長寿命チップを選んだ甲斐あって、書き込み量に対して寿命消費はほぼ目に見えません。長時間の重い書き込みを続けるなら追加のヒートシンクや冷却を考えても良さそうですが、現状は無調整で安定しています。

2 週間運用してみて#

導入から 2 週間ほど経ったので、実際の使用状況を duf で確認。

duf で見た外付け NVMe を含むマウント状況

外付け NVMe(/Volumes/nvme、999.9GB)にはまだ余裕がある一方、内蔵の Macintosh HD は依然 60% 台。退避がうまく効いている感じです。

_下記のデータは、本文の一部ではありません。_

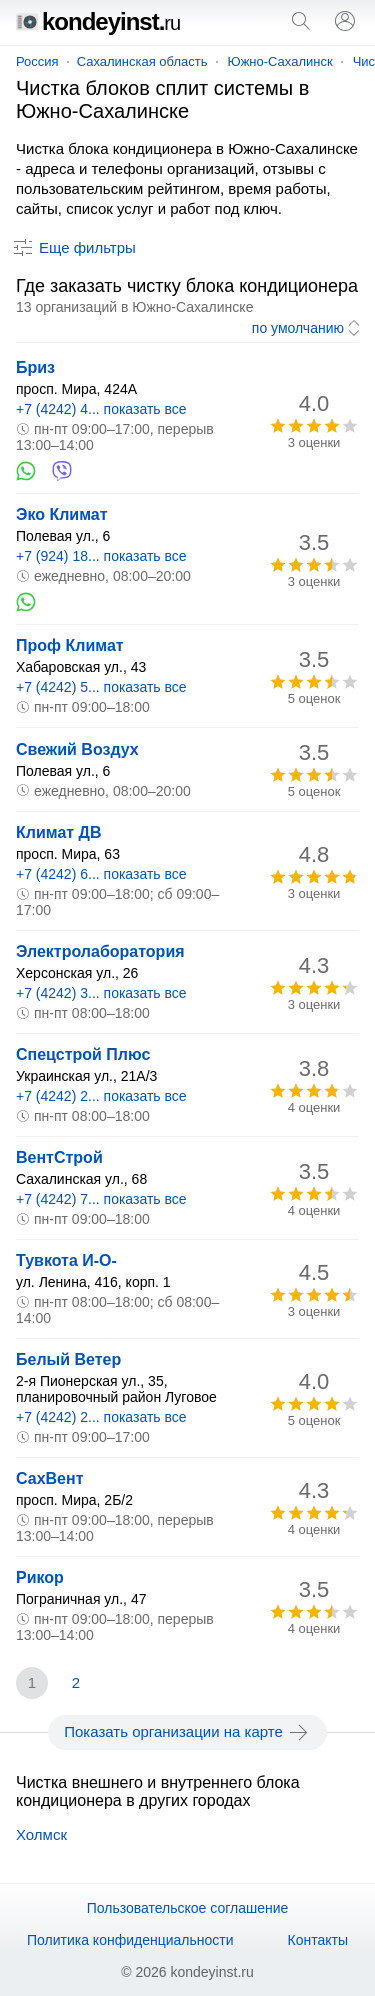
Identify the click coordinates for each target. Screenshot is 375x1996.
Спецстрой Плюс (83, 1054)
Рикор (40, 1577)
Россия (37, 61)
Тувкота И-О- (66, 1260)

退避の方針はシンプルで、容量を食う系のキャッシュ・コンテナ・ソースツリーをまるごと外付けに置いて、元の場所からシンボリックリンクを貼るだけ。

Terminal window
❯❯❯ eza -al /Volumes/nvme/matsu/
drwxr-xr-x@ - matsu 2026/04/26 10:10 .aube-store
drwxr-xr-x@ - matsu 2026/04/27 13:05 .bun-cache
drwxr-xr-x@ - matsu 2026/04/16 00:29 .colima
drwxr-xr-x@ - matsu 2026/03/25 15:21 ghq
Terminal window
❯❯❯ \du -hs /Volumes/nvme/matsu/{.*,*}
362M /Volumes/nvme/matsu/.aube-store
503M /Volumes/nvme/matsu/.bun-cache
72G /Volumes/nvme/matsu/.colima
39G /Volumes/nvme/matsu/ghq

中身を見ると、

  • .colima72GB(Docker 用 Linux VM のディスクイメージ)
  • ghq39GB(クローンしているリポジトリ群)
  • .bun-cache.aube-store で 1GB 弱

合計で 110GB 超を内蔵から外付けに逃がしている計算。これがまるごと内蔵に乗っていたら 256GB ではどうやっても足りないので、退避の効果は明確です。

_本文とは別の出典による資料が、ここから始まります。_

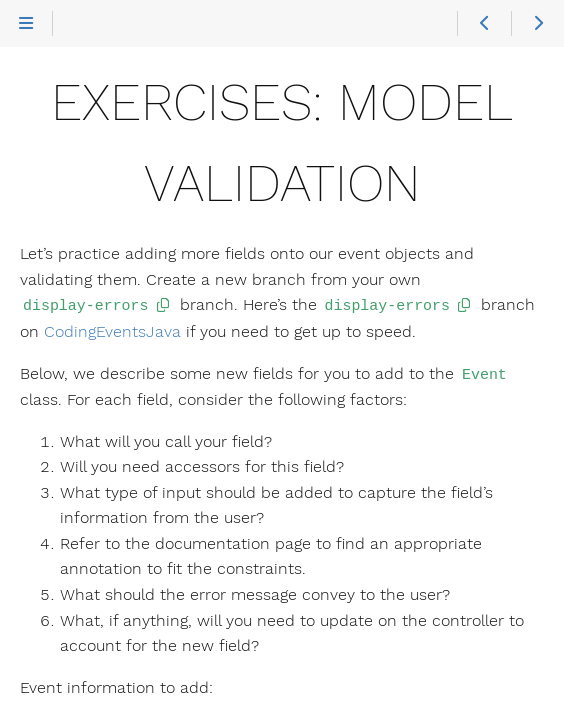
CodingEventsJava (112, 330)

体感としても、colima の起動も git clone も外付けで普通に速い。Thunderbolt 4 の帯域だと開発ワークロードでは内蔵との差は感じません。

まとめ#

  • Mac mini M4 の内蔵 SSD が満杯になっても、Thunderbolt 4 + M.2 NVMe で内蔵に近い性能の追加ストレージを確保できる
  • コスト:約 3 万円 / 1TB(ケース + Gen4 SLC SSD)
  • 内蔵換装の入荷を待つよりこっちのほうが現実的。やって正解
  • 2 週間運用しても安定。.colimaghq を逃がすだけで内蔵に十分な余裕ができた

余談#

そもそも Mac mini M4 を買うときに 256GB を選んだのが間違いでした。Apple の SSD アップグレード料金が高いので渋ったわけですが、開発機としては最低でも 1TB 欲しい。

ただ、結果的には外付けでも十分使える速度が出ることがわかったので、**「とりあえず最小構成で買って、足りなくなったら Thunderbolt 4 で外付け」**という戦略はけっこう有りかもしれません。内蔵を盛るより、後から付け外しできる外付けのほうが用途変更にも強いし。